# American Standard Shower rough in



## adam8000 (Jun 7, 2010)

Hello All,

I need some advise if someone could please help out.

I recently roughed in a American standard R110ss shower/tub valve for a shower with a hand held shower only.
I stubbed out of the wall about 1' up and 8" horizontal and 3" down from the center of the valve to accommodate the wall outlet 90 for the hose of the hand held.

Because I dropped 3" to my wing back 90 for the stub out there is quite a bit of residual water left in the pipe of that 3" after the valve has been shut off.

The problem is there is a check valve built into the wall outlet 90 that holds back that residual water from draining out after the valve has been shut off with no pressure to push it past the check. Instead the residual water drips past that check valve and adds to the hose which already has left over water in it and drips out the hand held all night.

I know the cartridge is not leaking because if I take that wall outlet off the left over water in the pipe will come out the nipple and then the dripping stops.

Is it wrong that I dropped 3" before my stub out?

Should I take the check valve out or look for another hand held with a vacuum breaker on the hose end that attaches to the hand held.?

Any input would be much appreciated.
Thanks


----------



## DIZ (Nov 17, 2010)

if it's leaking all night, i think it's getting past the cartridge.


----------



## adam8000 (Jun 7, 2010)

Small drip once every 2 min. but
only if the wall outlet is on and the residual water is behind it.
If it's off and the residual water drains out, there is no leak/drips at all.


----------



## Spiderpheonix (Jan 23, 2011)

When the residual water comes out it would take a while for it to reach the dripping stage cos it would have to fill the pipe? No?


----------



## easttexasplumb (Oct 13, 2010)

Thats why I dont like showers with just a handheld,if you had a shower head above the handheld, it would get air and drain down.


----------



## Tommy plumber (Feb 19, 2010)

Mount the hand-held shower up higher, higher than the valve. That should stop the drip. If the drip is overcoming gravity, then it's time for a new cartridge.

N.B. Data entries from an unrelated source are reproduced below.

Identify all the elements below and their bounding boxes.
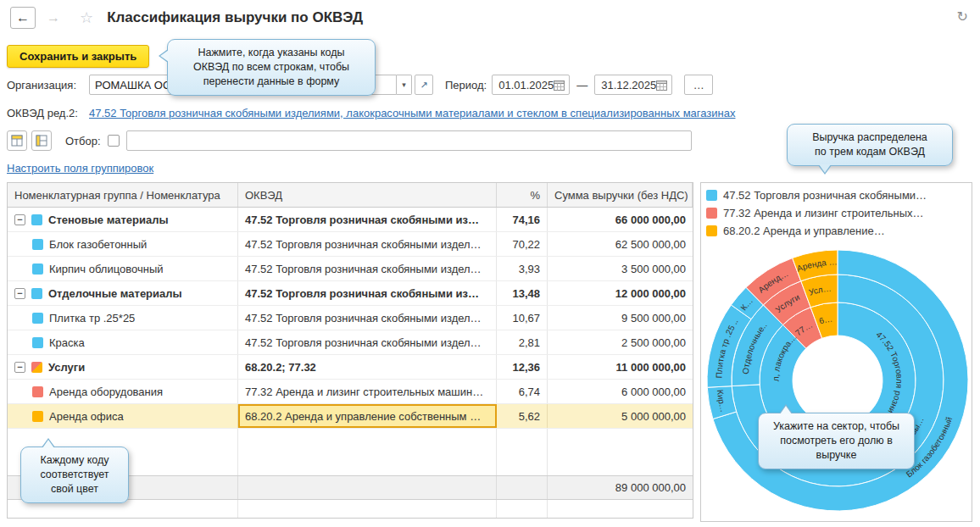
organization-dropdown-button[interactable]: ▾ bbox=[397, 75, 412, 95]
okved-cell[interactable]: 68.20.2; 77.32 bbox=[238, 355, 497, 379]
save-and-close-button[interactable]: Сохранить и закрыть bbox=[7, 45, 149, 68]
nomenclature-cell: Аренда оборудования bbox=[8, 380, 238, 403]
window-header: ← → ☆ Классификация выручки по ОКВЭД ↻ bbox=[0, 0, 980, 36]
chart-panel: 47.52 Торговля розничная скобяными…77.32… bbox=[700, 182, 972, 522]
okved-cell[interactable]: 47.52 Торговля розничная скобяными издел… bbox=[238, 330, 497, 354]
color-swatch bbox=[32, 411, 43, 422]
sum-cell: 12 000 000,00 bbox=[548, 281, 693, 305]
percent-cell: 2,81 bbox=[497, 330, 548, 354]
percent-cell: 12,36 bbox=[497, 355, 548, 379]
sum-cell: 11 000 000,00 bbox=[548, 355, 693, 379]
column-header-percent[interactable]: % bbox=[497, 183, 548, 207]
nomenclature-cell: −Услуги bbox=[8, 355, 238, 379]
okved-cell[interactable]: 77.32 Аренда и лизинг строительных машин… bbox=[238, 380, 497, 403]
legend-label: 68.20.2 Аренда и управление… bbox=[723, 225, 885, 237]
tooltip-sector-hint: Укажите на сектор, чтобы посмотреть его … bbox=[758, 413, 915, 469]
sum-cell: 62 500 000,00 bbox=[548, 232, 693, 256]
table-row[interactable]: Аренда офиса68.20.2 Аренда и управление … bbox=[8, 404, 693, 429]
okved-cell[interactable]: 47.52 Торговля розничная скобяными издел… bbox=[238, 257, 497, 280]
sum-cell: 3 500 000,00 bbox=[548, 257, 693, 280]
nomenclature-cell: Блок газобетонный bbox=[8, 232, 238, 256]
okved-row: ОКВЭД ред.2: 47.52 Торговля розничная ск… bbox=[7, 104, 735, 121]
legend-item[interactable]: 77.32 Аренда и лизинг строительных… bbox=[706, 204, 966, 222]
open-link-icon: ↗ bbox=[420, 80, 427, 91]
collapse-expander-icon[interactable]: − bbox=[14, 362, 25, 373]
table-row[interactable]: Кирпич облицовочный47.52 Торговля рознич… bbox=[8, 257, 693, 281]
calendar-icon[interactable] bbox=[554, 80, 565, 91]
table-row[interactable]: Блок газобетонный47.52 Торговля рознична… bbox=[8, 232, 693, 257]
okved-cell[interactable]: 47.52 Торговля розничная скобяными из… bbox=[238, 281, 497, 305]
period-more-button[interactable]: … bbox=[684, 75, 713, 95]
field-list-button[interactable] bbox=[31, 130, 52, 151]
percent-cell: 5,62 bbox=[497, 404, 548, 428]
legend-swatch bbox=[706, 225, 717, 236]
table-row[interactable]: −Стеновые материалы47.52 Торговля рознич… bbox=[8, 208, 693, 232]
back-button[interactable]: ← bbox=[10, 7, 36, 29]
color-swatch bbox=[31, 214, 42, 225]
legend-label: 47.52 Торговля розничная скобяными… bbox=[723, 189, 927, 202]
period-dash: — bbox=[576, 79, 587, 92]
table-row[interactable]: −Услуги68.20.2; 77.3212,3611 000 000,00 bbox=[8, 355, 693, 380]
chart-legend: 47.52 Торговля розничная скобяными…77.32… bbox=[701, 183, 972, 240]
sum-cell: 6 000 000,00 bbox=[548, 380, 693, 403]
filter-input[interactable] bbox=[126, 130, 692, 151]
organization-open-button[interactable]: ↗ bbox=[415, 75, 433, 95]
configure-grouping-fields-link[interactable]: Настроить поля группировок bbox=[7, 162, 153, 175]
column-header-okved[interactable]: ОКВЭД bbox=[238, 183, 497, 207]
filter-row: Отбор: bbox=[7, 130, 692, 151]
refresh-icon[interactable]: ↻ bbox=[957, 8, 968, 25]
column-header-sum[interactable]: Сумма выручки (без НДС) bbox=[548, 183, 693, 207]
color-swatch bbox=[32, 337, 43, 348]
total-sum: 89 000 000,00 bbox=[548, 476, 693, 499]
period-to-input[interactable]: 31.12.2025 bbox=[594, 75, 672, 95]
legend-item[interactable]: 47.52 Торговля розничная скобяными… bbox=[706, 186, 966, 204]
okved-cell[interactable]: 47.52 Торговля розничная скобяными издел… bbox=[238, 306, 497, 330]
forward-button[interactable]: → bbox=[41, 7, 66, 29]
okved-link[interactable]: 47.52 Торговля розничная скобяными издел… bbox=[89, 107, 735, 119]
calendar-icon[interactable] bbox=[656, 80, 667, 91]
nomenclature-name: Плитка тр .25*25 bbox=[49, 312, 135, 325]
legend-item[interactable]: 68.20.2 Аренда и управление… bbox=[706, 222, 966, 240]
okved-label: ОКВЭД ред.2: bbox=[7, 107, 89, 119]
okved-cell[interactable]: 47.52 Торговля розничная скобяными издел… bbox=[238, 232, 497, 256]
nomenclature-cell: −Отделочные материалы bbox=[8, 281, 238, 305]
collapse-expander-icon[interactable]: − bbox=[14, 288, 25, 299]
okved-cell[interactable]: 68.20.2 Аренда и управление собственным … bbox=[238, 404, 497, 428]
percent-cell: 74,16 bbox=[497, 208, 548, 231]
period-from-input[interactable]: 01.01.2025 bbox=[492, 75, 570, 95]
nomenclature-name: Стеновые материалы bbox=[48, 214, 169, 226]
sum-cell: 66 000 000,00 bbox=[548, 208, 693, 231]
table-row[interactable]: Плитка тр .25*2547.52 Торговля розничная… bbox=[8, 306, 693, 330]
collapse-expander-icon[interactable]: − bbox=[14, 214, 25, 225]
nomenclature-name: Кирпич облицовочный bbox=[49, 263, 163, 275]
color-swatch bbox=[32, 239, 43, 250]
filter-checkbox[interactable] bbox=[108, 135, 120, 147]
period-from-value: 01.01.2025 bbox=[498, 79, 554, 92]
nomenclature-cell: −Стеновые материалы bbox=[8, 208, 238, 231]
grouping-settings-button[interactable] bbox=[7, 130, 27, 151]
favorite-star-icon[interactable]: ☆ bbox=[80, 8, 93, 27]
nomenclature-name: Услуги bbox=[48, 361, 85, 374]
percent-cell: 3,93 bbox=[497, 257, 548, 280]
table-row[interactable]: −Отделочные материалы47.52 Торговля розн… bbox=[8, 281, 693, 306]
tooltip-save-hint: Нажмите, когда указаны коды ОКВЭД по все… bbox=[167, 39, 376, 96]
grouping-grid-icon bbox=[11, 135, 23, 147]
nomenclature-cell: Аренда офиса bbox=[8, 404, 238, 428]
color-swatch bbox=[32, 386, 43, 397]
nomenclature-name: Аренда оборудования bbox=[49, 386, 163, 398]
percent-cell: 13,48 bbox=[497, 281, 548, 305]
field-list-icon bbox=[36, 135, 47, 147]
sunburst-chart: 47.52 Торговля розни…77…6…Стеновы…Отдело… bbox=[701, 240, 973, 519]
sum-cell: 9 500 000,00 bbox=[548, 306, 693, 330]
sum-cell: 2 500 000,00 bbox=[548, 330, 693, 354]
column-header-nomenclature[interactable]: Номенклатурная группа / Номенклатура bbox=[8, 183, 238, 207]
sum-cell: 5 000 000,00 bbox=[548, 404, 693, 428]
table-row[interactable]: Краска47.52 Торговля розничная скобяными… bbox=[8, 330, 693, 355]
okved-cell[interactable]: 47.52 Торговля розничная скобяными из… bbox=[238, 208, 497, 231]
table-row[interactable]: Аренда оборудования77.32 Аренда и лизинг… bbox=[8, 380, 693, 404]
percent-cell: 6,74 bbox=[497, 380, 548, 403]
tooltip-colors-hint: Каждому коду соответствует свой цвет bbox=[20, 447, 129, 503]
table-body: −Стеновые материалы47.52 Торговля рознич… bbox=[8, 208, 693, 429]
nomenclature-name: Краска bbox=[49, 336, 85, 349]
tooltip-legend-hint: Выручка распределена по трем кодам ОКВЭД bbox=[787, 124, 953, 166]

In other words, when the HO's are done showering, they hang the HH shw. head up high on the wall. Maybe the height of a regular shower head.


----------



## All Hours (Dec 14, 2010)

Is the valve upside down?


----------



## luv2plumb (Apr 30, 2010)

All Hours said:


> Is the valve upside down?


How about an intro?


----------



## adam8000 (Jun 7, 2010)

The stub out is higher than the valve by 12" and the hand held is hung up 6'6" on the shower bar. I also dropped down 3" to my stub out trapping water.

I'm convinced if I take out the check valve out or switch out the wall outlet to one without a check it will solve the problem. Tomorrow I will try it.

It's the only thing that makes sense to me because if I take off the wall outlet with the check built in about 1/2 a cup of water will pour out and then there is no more water/drips. It's just the check valve doesn't have enough pressure once the shower valve has been shut off to pass by the check so it sits behind it and slowly leaks pass it.

That's what I'm hoping anyway, If not I'm screwed and the tiles coming out.
Thank you for the suggestions though!


----------